Sep 09, 2019 00:43
Holy Shit.
I will try to make a post about what happened later. but this is just about HOLY SHIT.
Damian Mckinley, you are a cheating lying scum bag who does'nt deserve anthing other than to live a painful pathetic life where you live long but suffer through most of it.
the man I was talking about how I loved so much.. I wish I never met him.. I feel in love with a narcissistic sociopath. and Im not exaggerating.
I made the biggest mistake of my life.
I hate this man... and the rest of the world should too.
I feel sick to my stomach. I feel week. I know this feeling but god... this one is worse.
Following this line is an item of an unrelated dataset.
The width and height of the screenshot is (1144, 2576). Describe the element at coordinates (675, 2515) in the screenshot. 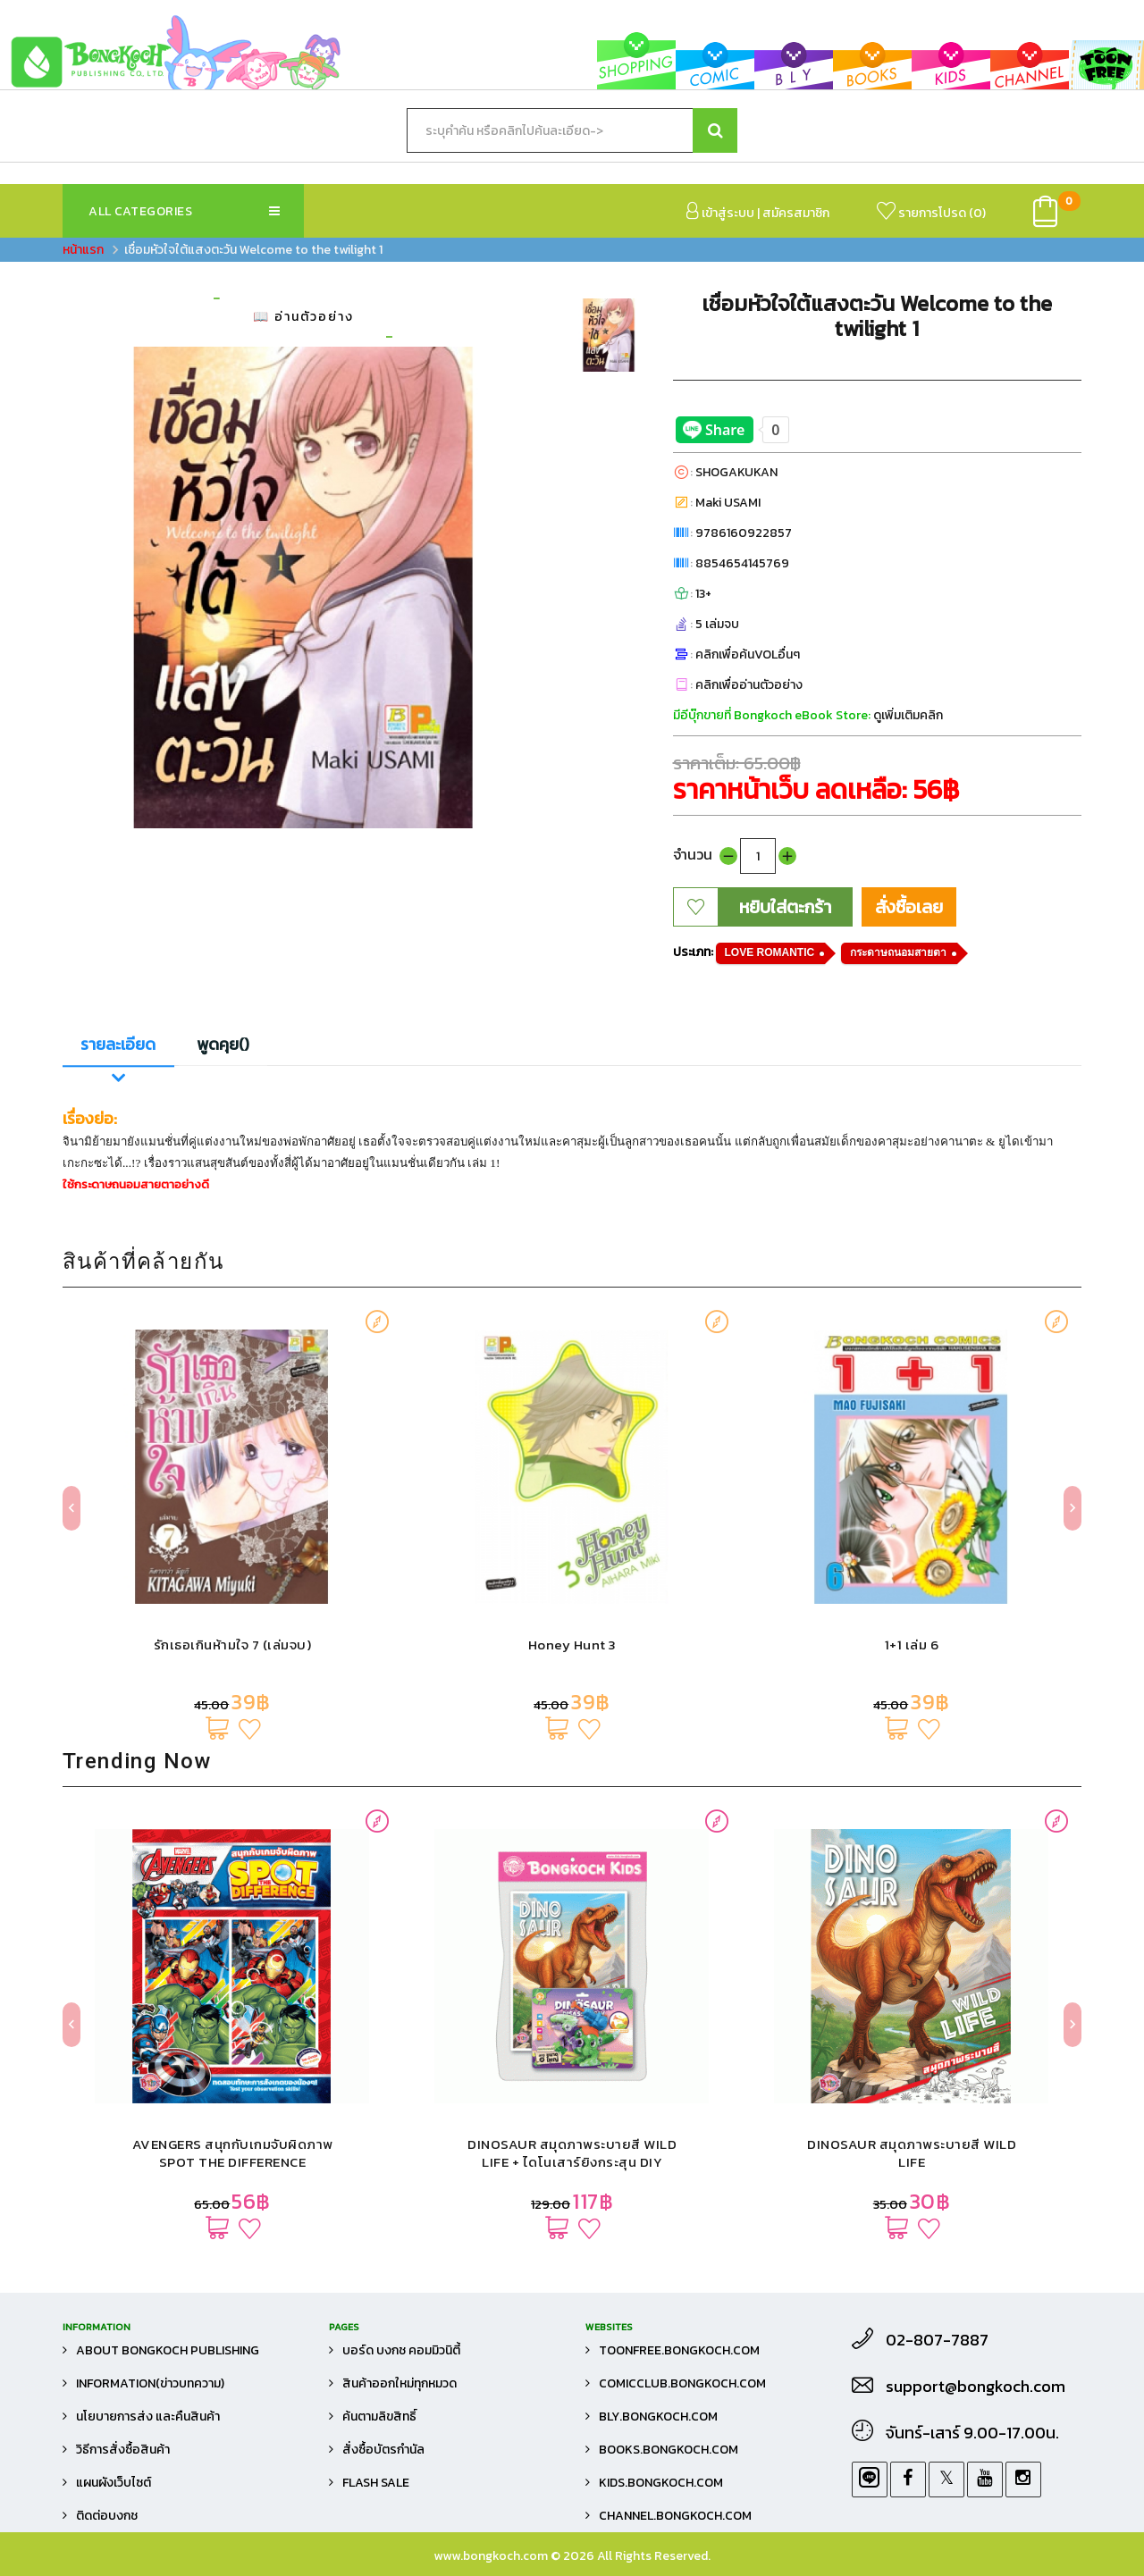 I see `channel.bongkoch.com` at that location.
This isn't just about one time.. its about being fooled for a whole year. Not only do I feel stupid I dont know if I can date men again. I dont want him to have the satisification of knowing he hurt me so much. But i want him to lose his penis. I dont want to have all these negative feelings, but the only thing that gives me pleasure right now is thinking of bad things that can happen to him. I am not a violent person and I dont like having this energy.
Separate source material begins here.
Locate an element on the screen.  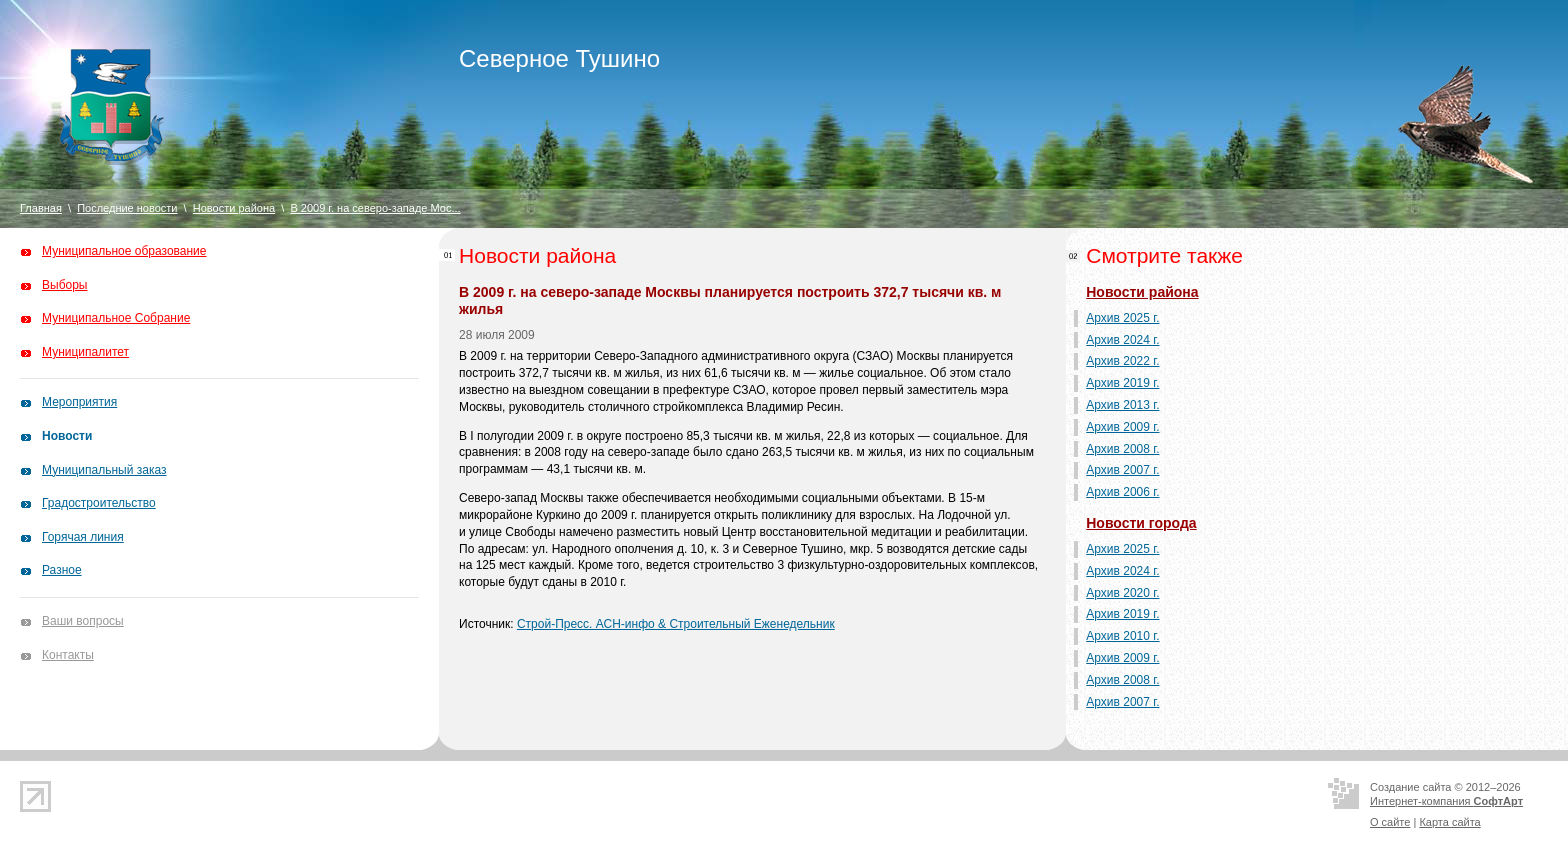 Ваши вопросы is located at coordinates (83, 621).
Which is why I will cut him out completly but fuck i can't believe this happened to me... I never thought... I have learend so much. but its going to be hard to recover form this. emotionally.
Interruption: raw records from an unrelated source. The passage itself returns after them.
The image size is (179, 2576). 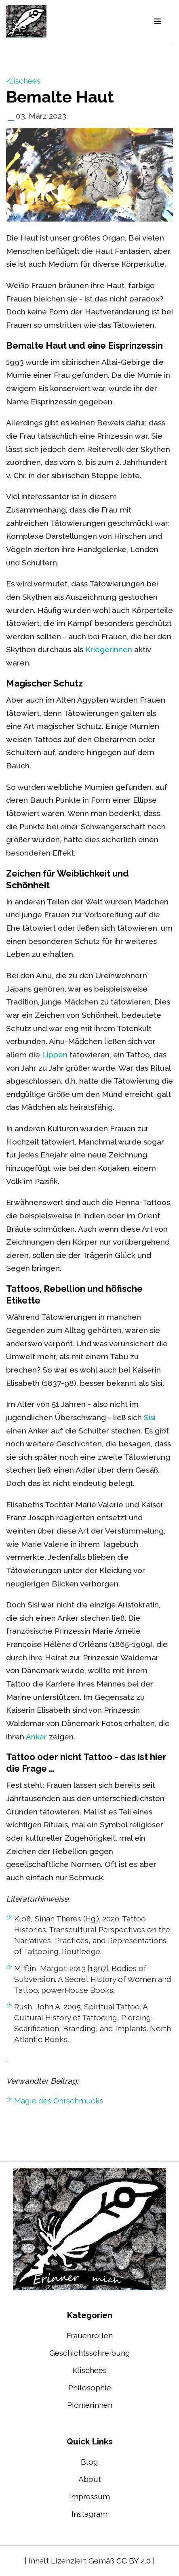 What do you see at coordinates (150, 1417) in the screenshot?
I see `Sisi` at bounding box center [150, 1417].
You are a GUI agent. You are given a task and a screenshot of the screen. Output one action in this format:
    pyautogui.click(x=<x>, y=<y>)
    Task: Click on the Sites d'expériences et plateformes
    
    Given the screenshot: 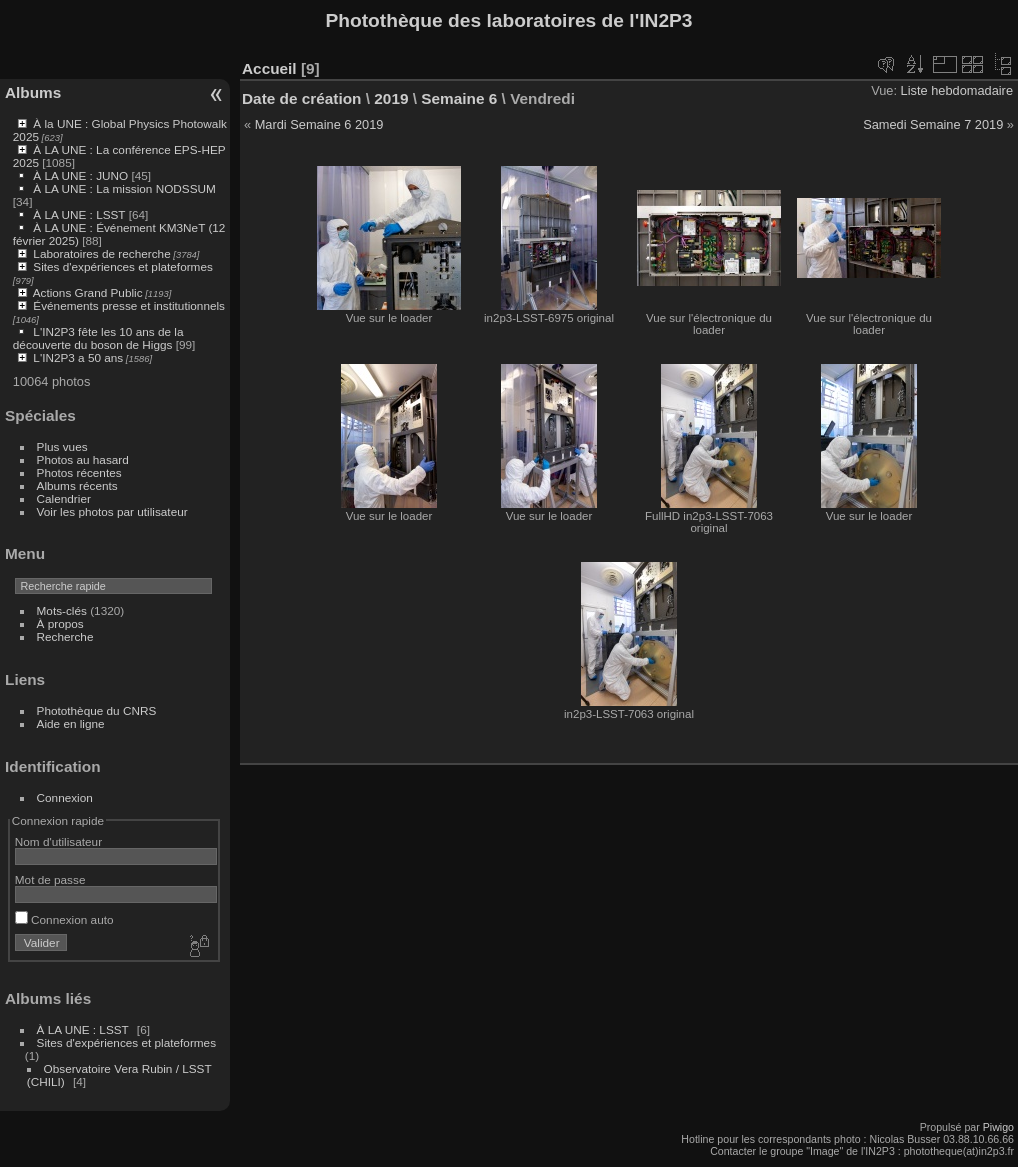 What is the action you would take?
    pyautogui.click(x=122, y=266)
    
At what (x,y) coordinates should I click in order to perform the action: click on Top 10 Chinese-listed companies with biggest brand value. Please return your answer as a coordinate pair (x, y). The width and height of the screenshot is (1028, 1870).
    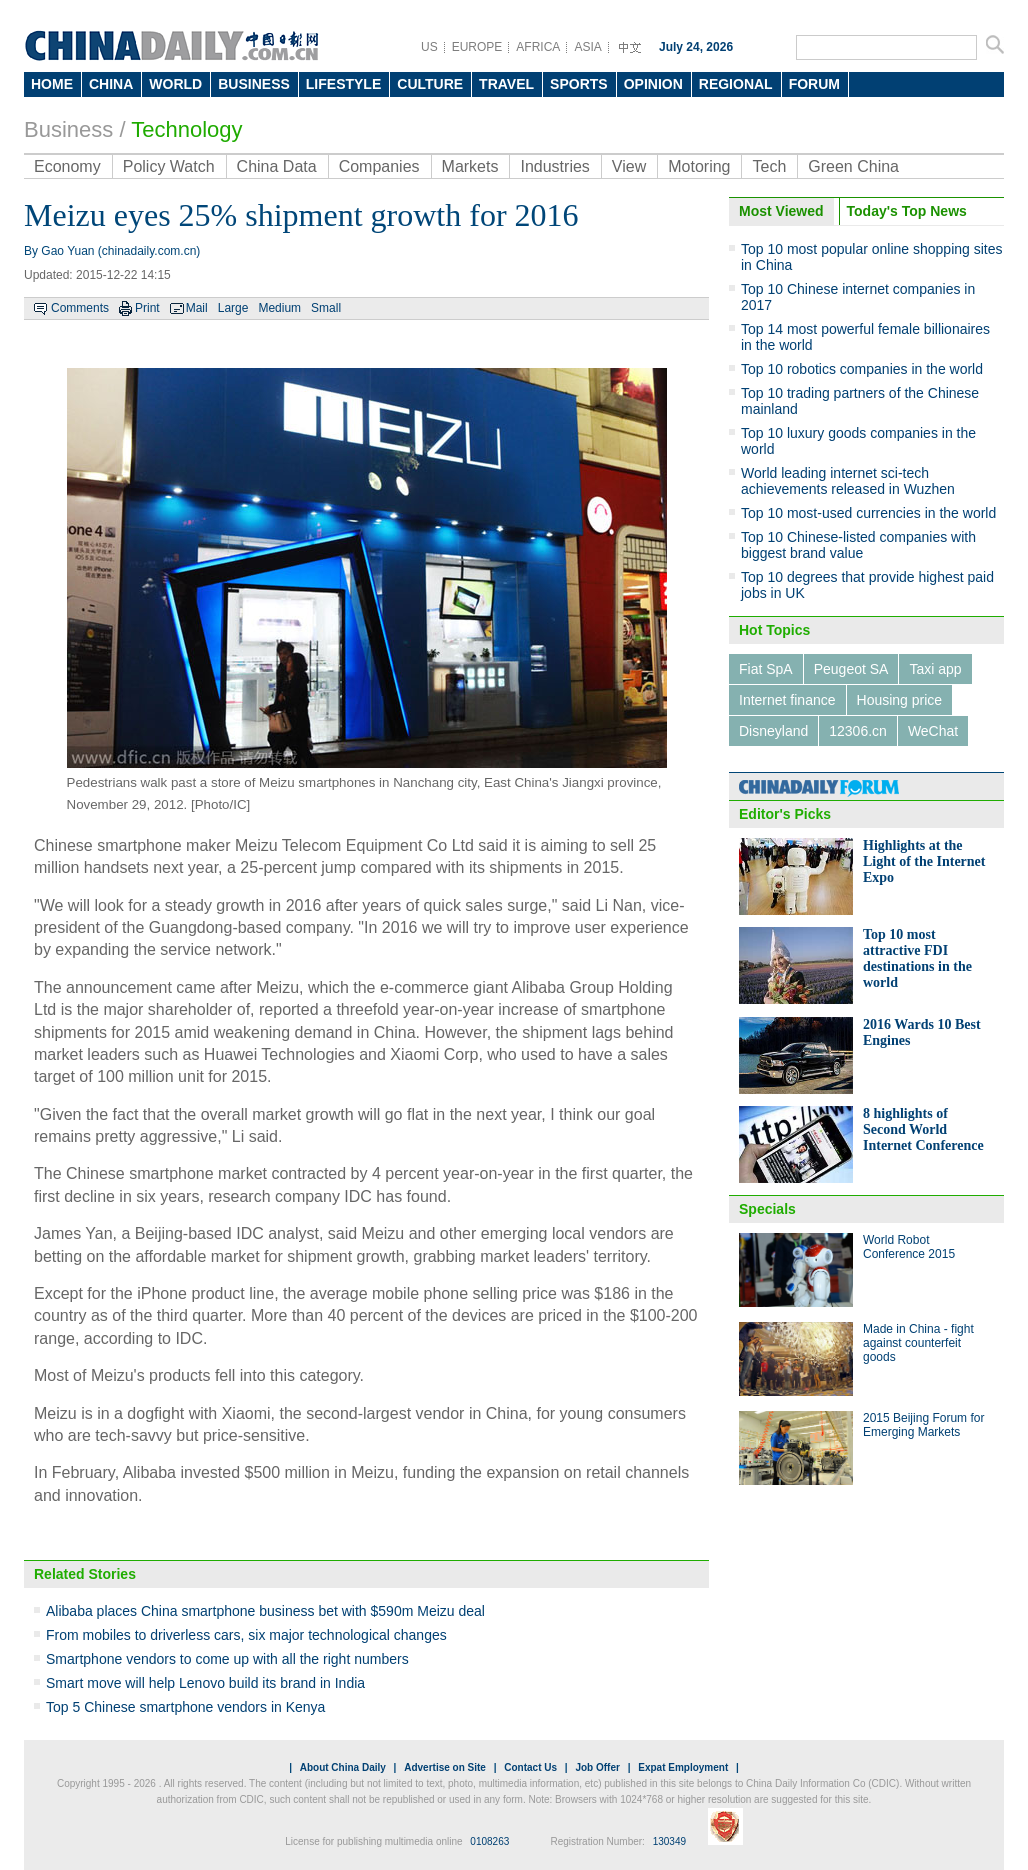     Looking at the image, I should click on (858, 545).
i can feel my emotinal amour being build soooo damn thick right now. like I know what my new atttitude will look like. its not gonna be pretty. how am i going to attract a life partner like this. this is seriously the worst human i have ever met.
I should have never taken the job at vistek. it didnt lead to anything good. WOW. i fucked up bad. I guess I get to join the rest of the many humans who have years in their past they would rather forget. I didn't really have those. Even the pain of my previous relationships i somehow romatntasized and had postivie memories from.
This i just want to press the delete button over entirely.